Task statement >> Provide an exact copy of the data, excluding the images.

--- START ---

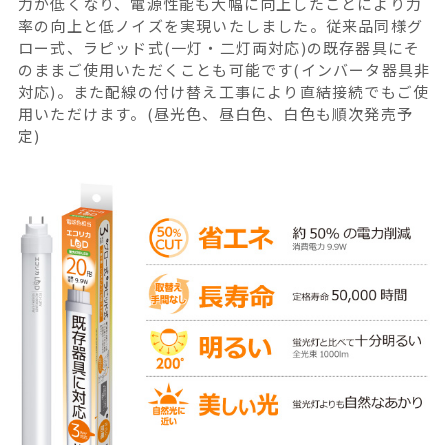
力が低くなり、電源性能も大幅に向上したことにより力
率の向上と低ノイズを実現いたしました。従来品同様グ
ロー式、ラピッド式(一灯・二灯両対応)の既存器具にそ
のままご使用いただくことも可能です(インバータ器具非
対応)。また配線の付け替え工事により直結接続でもご使
用いただけます。(昼光色、昼白色、白色も順次発売予
定)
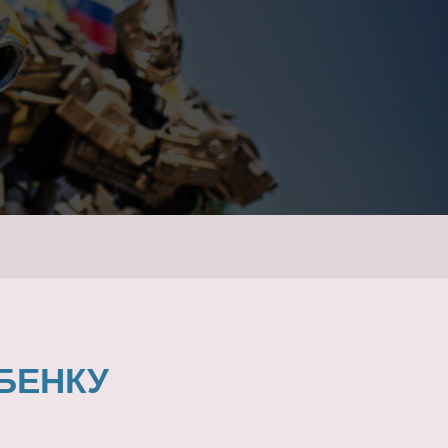
БЕНКУ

--- END ---

Exercise solution >>
力が低くなり、電源性能も大幅に向上したことにより力
率の向上と低ノイズを実現いたしました。従来品同様グ
ロー式、ラピッド式(一灯・二灯両対応)の既存器具にそ
のままご使用いただくことも可能です(インバータ器具非
対応)。また配線の付け替え工事により直結接続でもご使
用いただけます。(昼光色、昼白色、白色も順次発売予
定)
БЕНКУ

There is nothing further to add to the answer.